What a roar of vulgar laughter there was! I destroyed the mongrel reptile on the spot, but I smiled and smiled all the time I was detaching his scalp, for the remark he made was good for an "Injun."

Yes, we had learned in Salt Lake to be charged great prices without letting the inward shudder appear on the surface--for even already we had overheard and noted the tenor of conversations among drivers, conductors, and hostlers, and finally among citizens of Salt Lake, until we were well aware that these superior beings despised "emigrants." We permitted no tell-tale shudders and winces in our countenances, for we wanted to seem pioneers, or Mormons, half-breeds, teamsters, stage-drivers, Mountain Meadow assassins--anything in the world that the plains and Utah respected and admired--but we were wretchedly ashamed of being "emigrants," and sorry enough that we had white shirts and could not swear in the presence of ladies without looking the other way.

And many a time in Nevada, afterwards, we had occasion to remember with humiliation that we were "emigrants," and consequently a low and inferior sort of creatures. Perhaps the reader has visited Utah, Nevada, or California, even in these latter days, and while communing with himself upon the sorrowful banishment of these countries from what he considers "the world," has had his wings clipped by finding that he is the one to be pitied, and that there are entire populations around him ready and willing to do it for him--yea, who are complacently doing it for him already, wherever he steps his foot.

Poor thing, they are making fun of his hat; and the cut of his New York coat; and his conscientiousness about his grammar; and his feeble profanity; and his consumingly ludicrous ignorance of ores, shafts, tunnels, and other things which he never saw before, and never felt enough interest in to read about. And all the time that he is thinking what a sad fate it is to be exiled to that far country, that lonely land, the citizens around him are looking down on him with a blighting compassion because he is an "emigrant" instead of that proudest and blessedest creature that exists on all the earth, a "FORTY-NINER."

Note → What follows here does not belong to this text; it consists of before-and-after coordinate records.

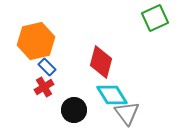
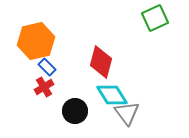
black circle: moved 1 px right, 1 px down
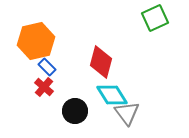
red cross: rotated 18 degrees counterclockwise
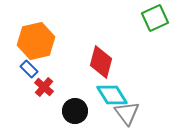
blue rectangle: moved 18 px left, 2 px down
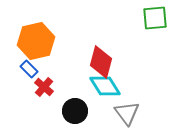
green square: rotated 20 degrees clockwise
cyan diamond: moved 7 px left, 9 px up
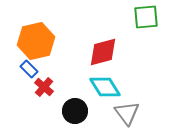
green square: moved 9 px left, 1 px up
red diamond: moved 2 px right, 10 px up; rotated 60 degrees clockwise
cyan diamond: moved 1 px down
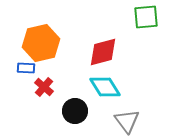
orange hexagon: moved 5 px right, 2 px down
blue rectangle: moved 3 px left, 1 px up; rotated 42 degrees counterclockwise
gray triangle: moved 8 px down
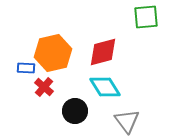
orange hexagon: moved 12 px right, 10 px down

The accustomed coach life began again, now, and by midnight it almost seemed as if we never had been out of our snuggery among the mail sacks at all. We had made one alteration, however. We had provided enough bread, boiled ham and hard boiled eggs to last double the six hundred miles of staging we had still to do.

And it was comfort in those succeeding days to sit up and contemplate the majestic panorama of mountains and valleys spread out below us and eat ham and hard boiled eggs while our spiritual natures revelled alternately in rainbows, thunderstorms, and peerless sunsets. Nothing helps scenery like ham and eggs. Ham and eggs, and after these a pipe--an old, rank, delicious pipe--ham and eggs and scenery, a "down grade," a flying coach, a fragrant pipe and a contented heart--these make happiness. It is what all the ages have struggled for.